"Yea, though I walk through the valley of the shadow of death, I will fear no evil." Ps. 23:4. What enabled the Psalmist to pray in this way? How can anyone say, "I will not fear, even though I know I am facing what is called death"? Isn't it natural to be afraid, since we're told that fear is a defense mechanism?
Fear may be considered a defense mechanism, but I know from my own experience that the removal of fear very definitely preserved me from serious injury in one instance, and from what all my military and civilian flight training told me would be certain death in another.

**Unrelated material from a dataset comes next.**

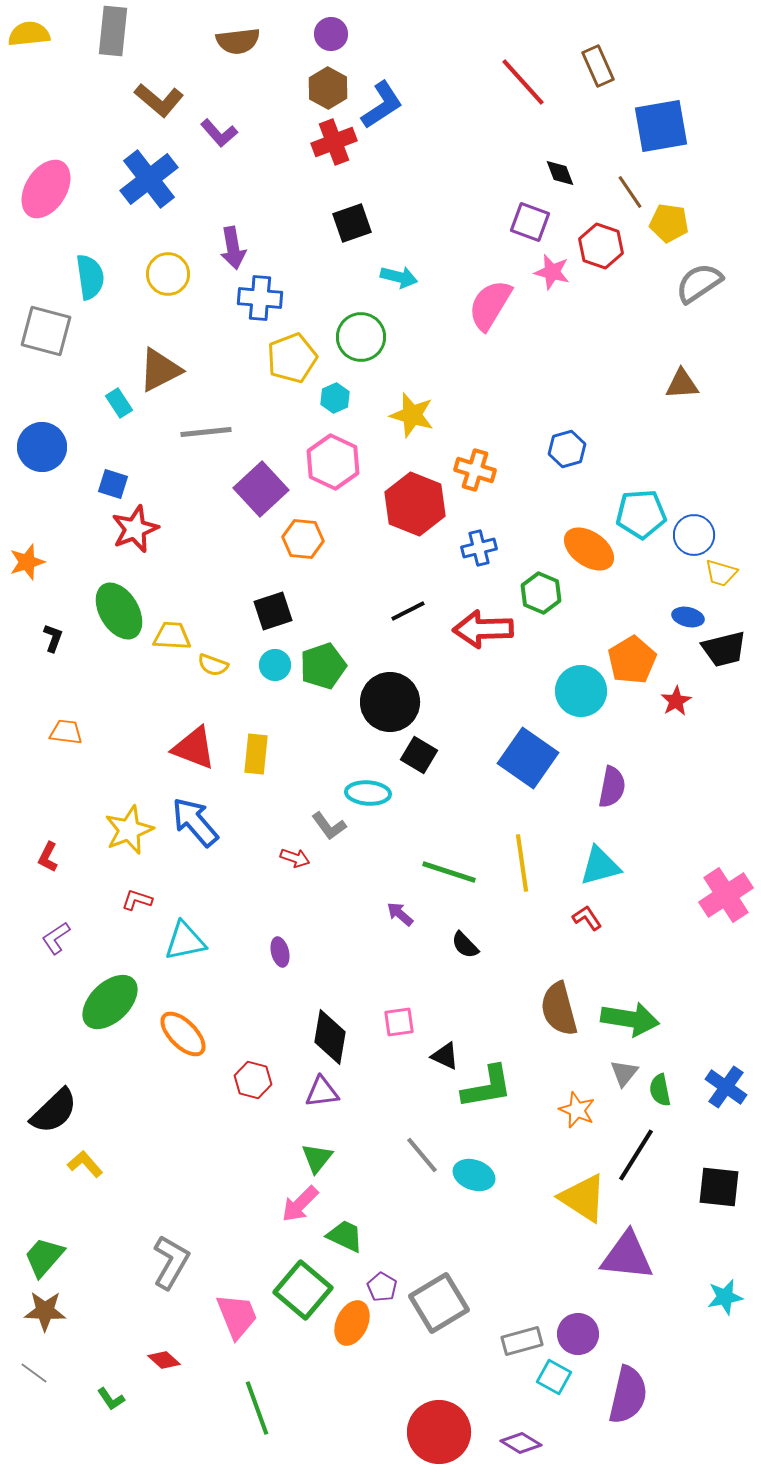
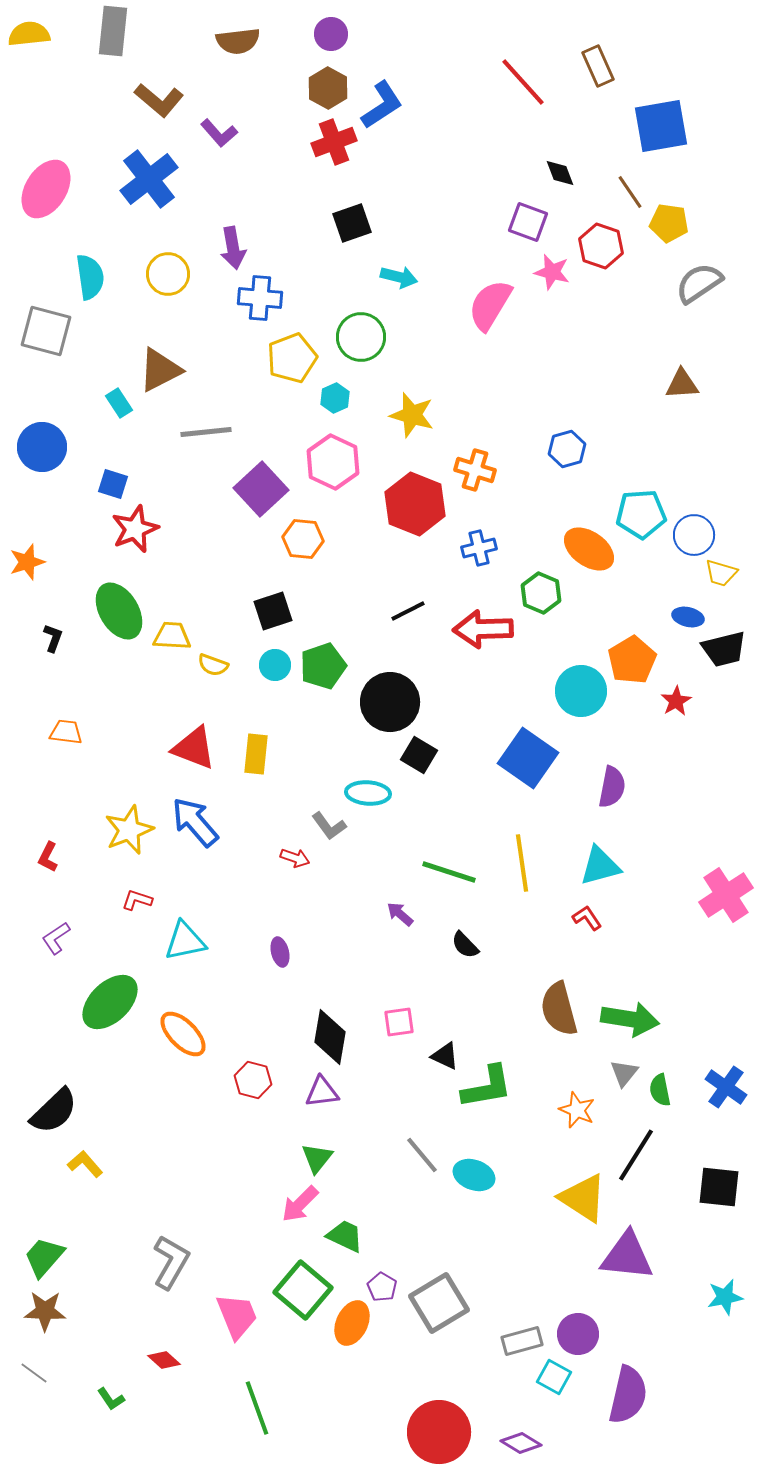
purple square at (530, 222): moved 2 px left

In the first instance, I was attempting to repair a portion of our home's second-story roof when it became quite obvious the roof was too slippery for me to remain on it. As I was sliding toward the edge, a healing account of a similar experience told by a Christian Science lecturer came vividly to mind, calming my thought and assuring me of God's loving care and of my safety. I knew immediately that I must avoid becoming entangled in the ladder while using it to break my fall. Next, I knew that the spiritual truth which had protected the lecturer's husband—that nothing could be out of control in omnipotent Mind's universe— was just as applicable in my circumstance. My obedience and receptivity to God's care gave me a solution to my immediate problem, and the realization that I was not out of control, regardless of appearances, removed all fear, and I was unharmed. My wife later remarked that she saw me "float to the ground like a leaf from a tree." Had I been subject to fear, I would not have been trusting in God, who "upholdeth all that fall." Ps. 145:14. Human logic would have told me to concentrate on avoiding injury, perhaps freezing me with fear instead of alerting me to listen for and follow spiritual guidance.